Whether it was the correct decision will be open to debate bearing in mind Gomes is ordinarily second choice to Ben Foster and, sadly for him, the harsh reality is that he came for a cross in the buildup to City’s second goal and never got there. As Gomes grasped at thin air, Jesus clipped the ball into the space the goalkeeper had vacated and Sterling followed in to make absolutely sure – which wasn’t difficult given the ball was already crossing the goal-line.

The cross for that goal was delivered by Bernardo Silva and his contribution for the opener should not be ignored, either. His tussle to win the ball off Abdoulaye Doucouré pitted together the smallest player on the pitch against his tallest opponent. Silva, who does not lack tenacity, came away with the ball and fed Jesus to fire in a shot that ricocheted off a couple of defenders and looped into the air. David Silva won the first header, Jesus got the next one, and that presented the Spaniard with the opportunity to take aim. A little nudge on Kiko Femenía helped create the space and Silva slashed his shot into the bottom corner.
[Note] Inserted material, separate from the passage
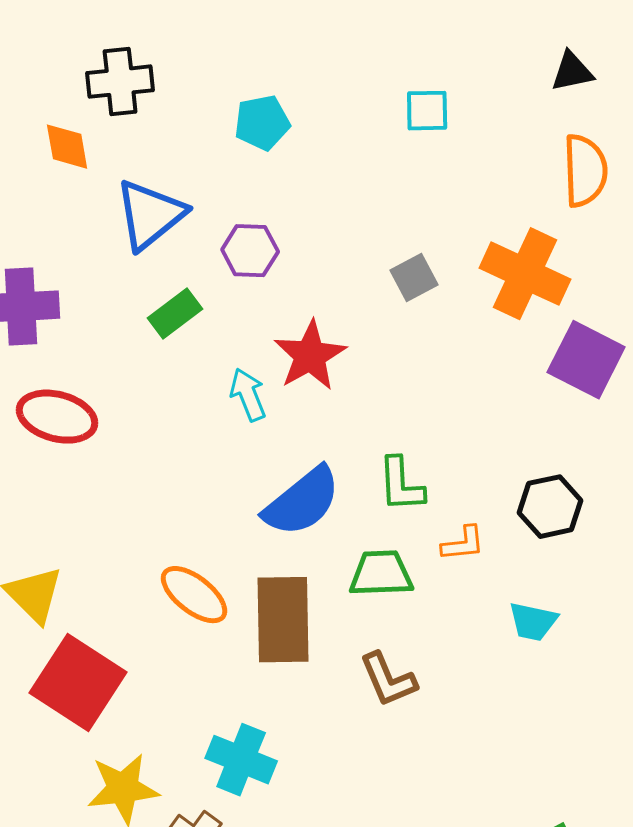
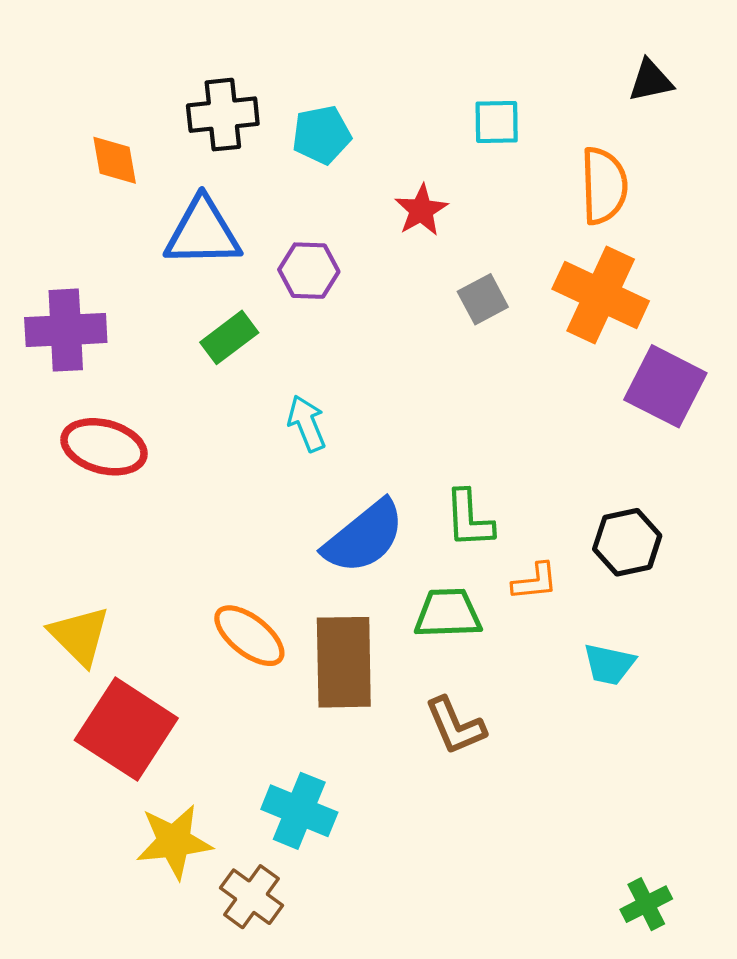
black cross: (120, 82) -> (223, 115), moved
orange semicircle: (585, 171) -> (604, 186), moved
blue triangle: (150, 215) -> (203, 232), turned 38
red star: (310, 356) -> (421, 210), moved, size x0.7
The second half was an even worse ordeal for Watford. Sterling’s second came from Bernardo Silva’s cross and his hat-trick, set up by De Bruyne, was another one from close range. Three goals – and he was probably no more than four yards out for all of them put together. It was a cakewalk and, at 6-0, Guardiola had stopped celebrating. He looked vaguely embarrassed by the superiority of his team, the treble-winners.